Standing outside of the issue of the cardinal’s misconduct, the journalistic question I would question in these reports is the assertion that Cardinal O’Brien is a hypocrite.
Hypocrisy is saying one thing and doing another. Here the cardinal is accused of hypocrisy for promoting traditional Christian moral virtues while having failed to live up to them in his private life. An example of hypocrisy familiar to most GetReligion readers would be the scene from the movie Casablanca. Ordered by the Germans to close Rick’s Café, Capt. Renault states he is shocked to find that gambling is taking place in the club. Gambling is illegal Capt. Renault states just as he is handed his winnings from the croupier.
Hypocrisy is different, however, from failing to practice a virtue that one preaches. In Rambler No. 14 Samuel Johnson distinguished between hypocrisy and moral failing.

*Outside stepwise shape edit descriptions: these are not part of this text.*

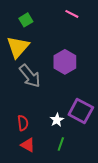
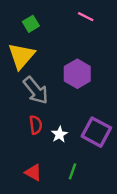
white star: (57, 120) -> (59, 134), moved
red semicircle: (23, 123) -> (36, 125), moved

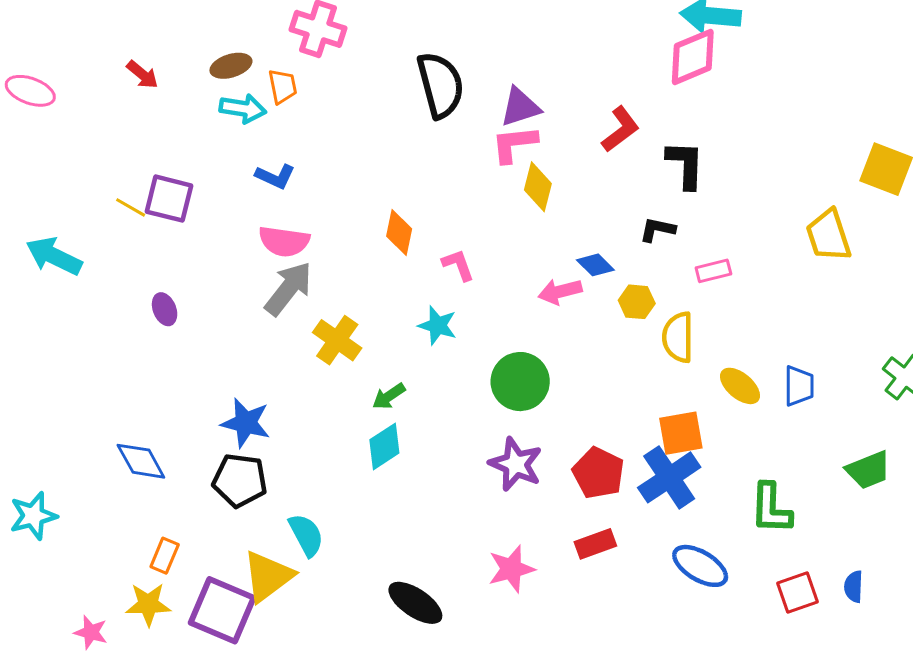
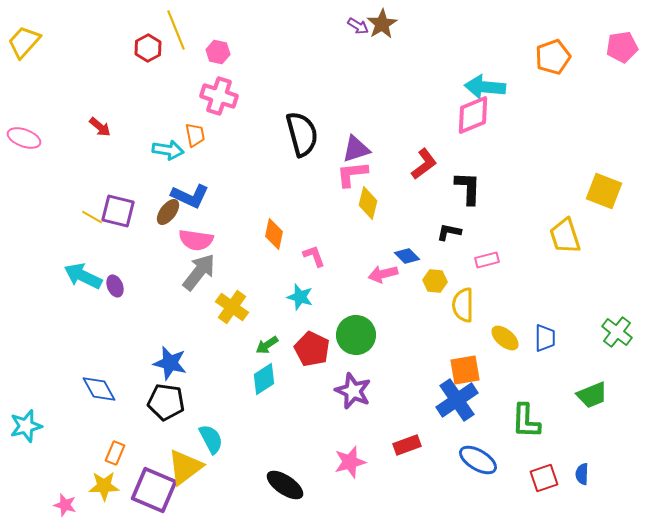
brown ellipse: (231, 66) -> (168, 212), moved, turned -36
blue L-shape: (275, 176) -> (190, 196), size x1.4
cyan arrow: (54, 256) -> (83, 276), moved
red pentagon: (598, 473) -> (312, 349), moved

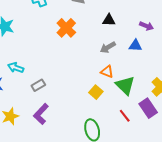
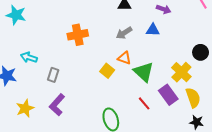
orange cross: (66, 28) -> (78, 35), moved, turned 36
gray rectangle: (38, 85) -> (53, 75), turned -40
yellow square: (96, 92) -> (107, 71), moved

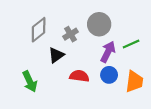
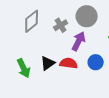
purple arrow: (108, 52) -> (79, 41), moved
black triangle: (56, 55) -> (48, 63), moved

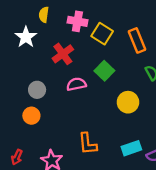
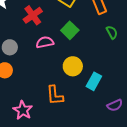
yellow circle: (128, 102) -> (73, 66), moved
cyan rectangle: (131, 148) -> (94, 81), moved, turned -42

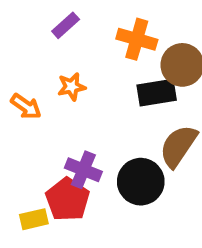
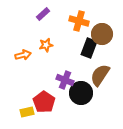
black rectangle: (157, 93) -> (89, 48), turned -60
orange arrow: (26, 106) -> (23, 55), turned -49
purple cross: (83, 170) -> (65, 80), moved

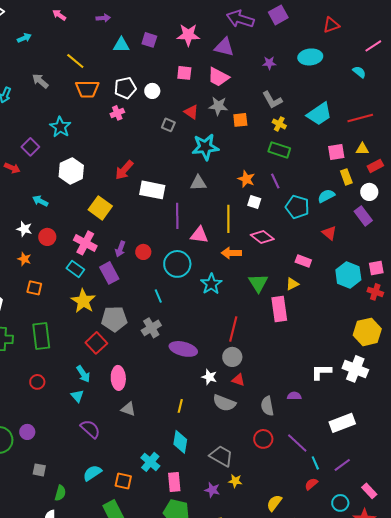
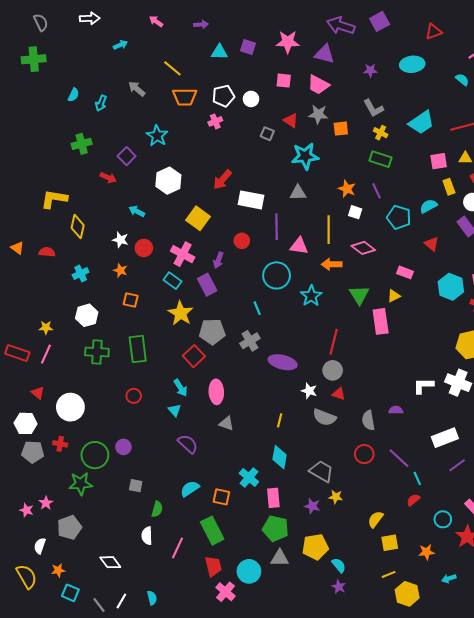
red circle: (143, 252) -> (242, 241), moved
purple line: (342, 465) -> (457, 465), moved

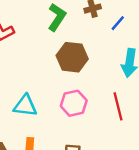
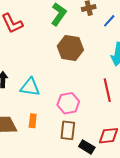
pink hexagon: (74, 103) -> (68, 103), moved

Nothing is more unjust, however common, than to charge with hypocrisy him that expresses zeal for those virtues which he neglects to practice; since he may be sincerely convinced of the advantages of conquering his passions, without having yet obtained the victory, as a man may be confident of the advantages of a voyage, or a journey, without having courage or industry to undertake it, and may honestly recommend to others, those attempts which he neglects himself.

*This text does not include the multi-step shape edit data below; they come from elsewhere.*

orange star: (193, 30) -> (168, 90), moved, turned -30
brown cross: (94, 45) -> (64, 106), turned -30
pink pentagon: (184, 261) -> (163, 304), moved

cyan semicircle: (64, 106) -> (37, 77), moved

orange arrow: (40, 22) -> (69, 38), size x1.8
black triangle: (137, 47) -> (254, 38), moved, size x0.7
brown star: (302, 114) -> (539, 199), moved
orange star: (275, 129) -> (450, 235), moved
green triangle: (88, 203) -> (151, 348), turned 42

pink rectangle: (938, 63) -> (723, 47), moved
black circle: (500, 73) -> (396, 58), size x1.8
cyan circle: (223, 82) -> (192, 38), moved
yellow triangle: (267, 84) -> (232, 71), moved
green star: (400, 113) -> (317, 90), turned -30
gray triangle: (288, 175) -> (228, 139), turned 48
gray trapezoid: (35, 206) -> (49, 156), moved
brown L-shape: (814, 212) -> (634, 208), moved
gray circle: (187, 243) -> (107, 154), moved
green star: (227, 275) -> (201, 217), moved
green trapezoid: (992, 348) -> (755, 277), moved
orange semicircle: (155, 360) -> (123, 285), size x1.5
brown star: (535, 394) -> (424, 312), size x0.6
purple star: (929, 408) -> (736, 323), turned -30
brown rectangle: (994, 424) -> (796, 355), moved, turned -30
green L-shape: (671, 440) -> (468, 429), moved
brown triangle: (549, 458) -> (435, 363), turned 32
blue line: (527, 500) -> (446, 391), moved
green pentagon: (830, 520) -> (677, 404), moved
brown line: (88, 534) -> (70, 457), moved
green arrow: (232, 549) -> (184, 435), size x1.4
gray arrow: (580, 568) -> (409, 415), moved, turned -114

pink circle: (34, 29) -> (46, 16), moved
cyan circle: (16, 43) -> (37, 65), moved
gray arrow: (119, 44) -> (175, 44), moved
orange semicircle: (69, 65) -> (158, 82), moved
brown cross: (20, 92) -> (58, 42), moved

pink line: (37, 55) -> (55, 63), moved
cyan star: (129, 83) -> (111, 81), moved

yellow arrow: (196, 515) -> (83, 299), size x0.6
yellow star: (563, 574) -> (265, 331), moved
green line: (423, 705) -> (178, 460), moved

If the cardinal were engaging in homosexual activities today while preaching the necessity of upholding traditional moral standards, he would be a hypocrite. However, no evidence has been presented that the cardinal has done this. My colleague, Peter Ould, wrote about this scandal:
If Keith O’Brien was publicly teaching one thing and privately practising another, then that’s hypocrisy. If on the other hand he sinned in the past, repented and then taught that such behaviour he had engaged in was sinful, that’s not hypocrisy, that’s grace.

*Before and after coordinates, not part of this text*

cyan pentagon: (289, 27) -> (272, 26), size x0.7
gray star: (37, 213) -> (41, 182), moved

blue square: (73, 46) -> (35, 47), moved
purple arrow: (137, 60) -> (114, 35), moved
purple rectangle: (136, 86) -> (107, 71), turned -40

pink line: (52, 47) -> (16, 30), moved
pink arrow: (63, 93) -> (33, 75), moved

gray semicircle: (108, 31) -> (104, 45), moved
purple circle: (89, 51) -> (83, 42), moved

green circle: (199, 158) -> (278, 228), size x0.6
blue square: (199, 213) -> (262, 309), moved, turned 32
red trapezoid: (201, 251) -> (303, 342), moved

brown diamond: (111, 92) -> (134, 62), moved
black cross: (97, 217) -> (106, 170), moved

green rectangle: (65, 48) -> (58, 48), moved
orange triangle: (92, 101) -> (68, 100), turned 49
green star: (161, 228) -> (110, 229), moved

And it is this distinction the secondary reports in the Guardian, Salon and other newspapers do not seem to comprehend. I do not know the full story but before I would accuse the cardinal of hypocrisy I would want to make sure that he was the being a hypocrite. Did he repent? Did he seek absolution for his sin? Or is he a reprobate who did not see his conduct as having been wrong — until his story was printed in the Observer? These questions need be asked before the assertion of hypocrisy is made.
Cardinal Keith O’Brien has committed a thought crime — he teaches that homosexual conduct is immoral while being subject to sexual temptation himself. He has fallen short — but does he teach something he does not believe?